Performance Saturday, May 16, 2015 | 8 PM

Evgeny Kissin

Stern Auditorium / Perelman Stage
Evgeny Kissin is always exciting, but never more so than when he performs music by composers with whom he is most closely associated. Kissin returns to Carnegie Hall with works by his repertoire staples—Chopin and Liszt—as well as sonatas by Beethoven and Prokofiev. The nocturne form was conceived by Irish composer John Field, but Chopin reinvented it with an inspired infusion of song-like melodies. While based on a traditional Polish dance, Chopin’s mazurkas are dazzlingly original showpieces that offer striking harmonic invention and breathless flights of technical brilliance.


  • Evgeny Kissin, Piano


  • BEETHOVEN Piano Sonata No. 21 in C Major, Op. 53, "Waldstein"
  • PROKOFIEV Piano Sonata No. 4 in C Minor
  • CHOPIN Nocturne in B-flat Minor, Op. 9, No. 1
  • CHOPIN Nocturne in B Major, Op. 9, No. 3
  • CHOPIN Nocturne in C Minor, Op. 48, No. 1
  • CHOPIN Mazurka in F-sharp Minor, Op. 6, No. 1
  • CHOPIN Mazurka in C-sharp Minor, Op. 6, No. 2
  • CHOPIN Mazurka in E Major, Op. 6, No. 3
  • CHOPIN Mazurka in A Minor, Op. 7, No. 2
  • CHOPIN Mazurka in F Minor, Op. 7, No. 3
  • CHOPIN Mazurka in C-sharp Minor, Op. 41, No. 1
  • LISZT Hungarian Rhapsody No. 15 in A Minor, "Rákóczi-Marsch"

At a Glance

LUDWIG VAN BEETHOVEN  Piano Sonata No. 21 in C Major, Op. 53, “Waldstein” 

The “Waldstein” Sonata, named for one of Beethoven’s noble patrons, followed hard on the heels of the “Eroica” Symphony, and both works exemplify the boldly heroic style of the composer’s middle period. A distinctive feature of the C-Major Sonata is its brief, highly unconventional slow movement, which Beethoven substituted for its original full-length Andante.  
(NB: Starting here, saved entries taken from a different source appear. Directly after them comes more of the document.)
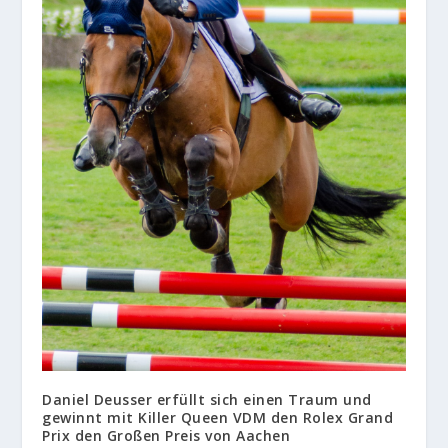
Daniel Deusser erfüllt sich einen Traum und
gewinnt mit Killer Queen VDM den Rolex Grand
Prix den Großen Preis von Aachen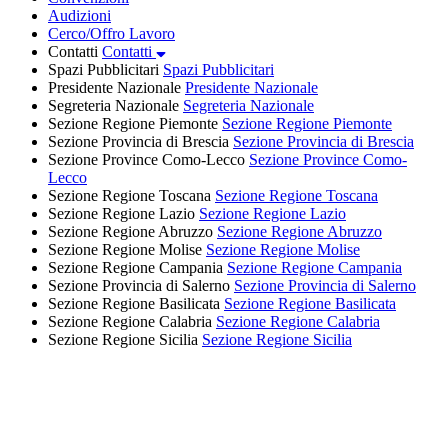
Audizioni
Cerco/Offro Lavoro
Contatti
Contatti
Spazi Pubblicitari
Spazi Pubblicitari
Presidente Nazionale
Presidente Nazionale
Segreteria Nazionale
Segreteria Nazionale
Sezione Regione Piemonte
Sezione Regione Piemonte
Sezione Provincia di Brescia
Sezione Provincia di Brescia
Sezione Province Como-Lecco
Sezione Province Como-
Lecco
Sezione Regione Toscana
Sezione Regione Toscana
Sezione Regione Lazio
Sezione Regione Lazio
Sezione Regione Abruzzo
Sezione Regione Abruzzo
Sezione Regione Molise
Sezione Regione Molise
Sezione Regione Campania
Sezione Regione Campania
Sezione Provincia di Salerno
Sezione Provincia di Salerno
Sezione Regione Basilicata
Sezione Regione Basilicata
Sezione Regione Calabria
Sezione Regione Calabria
Sezione Regione Sicilia
Sezione Regione Sicilia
SERGEI PROKOFIEV  Piano Sonata No. 4 in C Minor, Op. 29

Known for his precision and refinement at the keyboard, Prokofiev wrote some of the 20th century’s most brilliant and percussive keyboard music. He premiered the bracingly virtuosic Fourth Sonata in Petrograd in early 1918, shortly before he left the Soviet Union for nearly two decades of self-imposed exile in the United States and Europe.

FRÉDÉRIC CHOPIN  Selected Nocturnes and Mazurkas

Chopin revolutionized piano writing in a large body of nocturnes, mazurkas, waltzes, and other solo pieces that imbued the brilliance of the salon style with unprecedented poetic depth. The nine pieces on tonight’s program illustrate the increasing complexity of Chopin’s music as he expanded his stylistic horizons in the 1830s, partly under the influence of Franz Liszt.

FRANZ LISZT  Hungarian Rhapsody No. 15 in A Minor, “Rákóczi-Marsch”

A seminal figure in the Romantic movement, Liszt was a musical visionary who prefigured many of the major compositional developments of the 20th century. His vast catalogue includes some 1,000 works in many genres, but he is best known for his piano music, including this characteristically virtuosic rhapsody inspired by a popular march from his native Hungary.

This performance is part of Keyboard Virtuosos II.